Shipyard order backlogs are at such high levels that some newbuilding deliveries are likely to be delayed, pushing vessel handover dates forward and starting to impact berth availability in 2028.

Speaking on a webinar giving insights across the different shipping sectors, Fearnleys director and head of research Dag Kilen said Chinese shipbuilding capacity is very tight well into 2027 and the orderbook there is building out into 2028.

Kilen said the orderbook for 2024 and 2025 in compensated gross tonnes at South Korean yards are also showing well above what shipbuilders there have produced in the last five years.

He described the backlog at yards as “tremendously long” and said: “For both China and Korea, there is a relatively high risk of seeing some delays on deliveries.”
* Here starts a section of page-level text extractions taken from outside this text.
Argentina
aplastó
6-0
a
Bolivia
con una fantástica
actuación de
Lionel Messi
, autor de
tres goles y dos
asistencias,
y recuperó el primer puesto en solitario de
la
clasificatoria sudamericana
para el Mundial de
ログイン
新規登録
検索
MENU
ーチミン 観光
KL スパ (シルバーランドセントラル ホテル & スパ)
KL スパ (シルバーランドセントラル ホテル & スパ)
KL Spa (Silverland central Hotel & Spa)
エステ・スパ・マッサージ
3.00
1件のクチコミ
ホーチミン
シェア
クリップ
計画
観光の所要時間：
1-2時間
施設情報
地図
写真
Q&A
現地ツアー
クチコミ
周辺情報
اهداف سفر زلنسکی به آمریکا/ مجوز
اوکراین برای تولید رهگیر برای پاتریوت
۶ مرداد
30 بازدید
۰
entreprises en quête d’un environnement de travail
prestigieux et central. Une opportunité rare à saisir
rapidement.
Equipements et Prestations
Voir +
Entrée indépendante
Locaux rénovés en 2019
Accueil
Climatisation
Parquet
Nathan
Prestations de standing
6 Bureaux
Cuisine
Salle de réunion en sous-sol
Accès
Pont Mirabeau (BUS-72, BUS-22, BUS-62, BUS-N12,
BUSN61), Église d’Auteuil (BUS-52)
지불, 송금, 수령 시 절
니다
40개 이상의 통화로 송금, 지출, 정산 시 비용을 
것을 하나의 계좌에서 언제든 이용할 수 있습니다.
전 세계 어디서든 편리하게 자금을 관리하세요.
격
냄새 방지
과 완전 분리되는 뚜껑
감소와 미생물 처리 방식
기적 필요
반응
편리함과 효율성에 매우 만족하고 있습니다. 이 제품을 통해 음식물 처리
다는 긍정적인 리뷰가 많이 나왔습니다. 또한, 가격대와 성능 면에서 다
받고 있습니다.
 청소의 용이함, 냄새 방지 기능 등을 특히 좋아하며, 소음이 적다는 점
Kilen showed world orderbook figures for the backlog of tonnage on order in 2023, and while this was significantly above the five-year median, he said shipbuilders barely managed to produce much more than they normally did over the past five years.

For 2024, the projection is 40% above the five-year median and is also significantly higher in 2025 and 2026. Kilen said he would not be surprised if these newbuildings were not pushed forward into later years.
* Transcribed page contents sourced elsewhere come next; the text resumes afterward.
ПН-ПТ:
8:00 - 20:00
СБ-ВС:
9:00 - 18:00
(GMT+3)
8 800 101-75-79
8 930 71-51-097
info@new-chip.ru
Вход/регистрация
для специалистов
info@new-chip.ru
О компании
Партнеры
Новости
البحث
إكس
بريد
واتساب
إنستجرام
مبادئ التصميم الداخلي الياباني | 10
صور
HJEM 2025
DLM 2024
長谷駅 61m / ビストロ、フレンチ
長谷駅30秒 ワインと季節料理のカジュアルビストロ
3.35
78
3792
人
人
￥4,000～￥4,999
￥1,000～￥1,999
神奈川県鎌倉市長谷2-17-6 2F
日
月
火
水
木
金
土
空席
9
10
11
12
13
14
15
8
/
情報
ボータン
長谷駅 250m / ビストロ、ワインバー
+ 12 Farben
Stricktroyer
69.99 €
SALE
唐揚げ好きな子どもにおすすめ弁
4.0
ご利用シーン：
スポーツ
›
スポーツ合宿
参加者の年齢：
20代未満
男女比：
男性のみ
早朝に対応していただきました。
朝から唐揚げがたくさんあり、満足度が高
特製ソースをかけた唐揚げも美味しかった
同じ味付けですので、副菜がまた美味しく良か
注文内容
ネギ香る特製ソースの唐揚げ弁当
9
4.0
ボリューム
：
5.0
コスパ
He said this means that even 2027 is “relatively full” on yard capacity.

Kilen said there has been some build-up on tanker, dry cargo and LNG ordering this year, while container ship newbuildings have proved more muted.
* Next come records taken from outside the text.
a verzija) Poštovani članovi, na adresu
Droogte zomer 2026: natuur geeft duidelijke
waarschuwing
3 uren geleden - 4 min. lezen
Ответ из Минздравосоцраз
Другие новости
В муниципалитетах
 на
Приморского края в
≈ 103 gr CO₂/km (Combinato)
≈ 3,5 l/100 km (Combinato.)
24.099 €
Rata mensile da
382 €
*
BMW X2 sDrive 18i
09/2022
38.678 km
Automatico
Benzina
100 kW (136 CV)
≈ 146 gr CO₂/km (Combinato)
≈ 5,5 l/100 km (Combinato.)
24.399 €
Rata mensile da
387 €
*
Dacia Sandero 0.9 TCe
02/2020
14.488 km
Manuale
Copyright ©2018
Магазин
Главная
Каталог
But he noted that there are over 100 container ships — mostly intermediate-size vessels — being discussed with yards globally.

In addition, the LNG industry is likely to need more vessels given the growth in liquefaction, and China has spoken about a requirement for over 100 newbuildings for domestic owners.

Kilen said as the industry approaches the end of the decade there will be a huge demand for fleet replacement —“basically a tsunami of phase-outs waiting”.

He said unless there is a significant change in yard capacity, shipbuilding capacity may remain tight even beyond the 2026 to 2027 window.

Kilen said newbuilding price momentum at shipyards has continued on an upward trajectory, with orders up year on year across all sectors, largely due to the fall off in the number of yards over the last 10 years as shipbuilders consolidate or disappear from the market.

He said subcontractors have been seen pushing prices and Chinese yards have been trying to close the price gap to their South Korean competitors.

Labour shortages have emerged at Korean yards, mirroring similar challenges now seen at Chinese facilities.

The research chief gave the example of new yard Hyundai Heavy Industries Gunsan, which he said had still not commenced construction despite having been training its new workers for some time.

Kilen also touched on fuelling choices for newbuildings.

He said that vessels can maintain compliance with the incoming FuelEU Maritime regulations until the end of 2039 by using fossil LNG and continue to 2050 by blending in bio-LNG.

Fearnleys expects interest in LNG as a fuel to pick up with increased supply and infrastructure build-out.

Kilen said methanol is an alternative but to be compliant in 2050, would require a 95% bio-methanol blend compared to around a one-third bio-blend for LNG.

“We would assume that LNG would be a cheaper and more widely available fuel,” he said.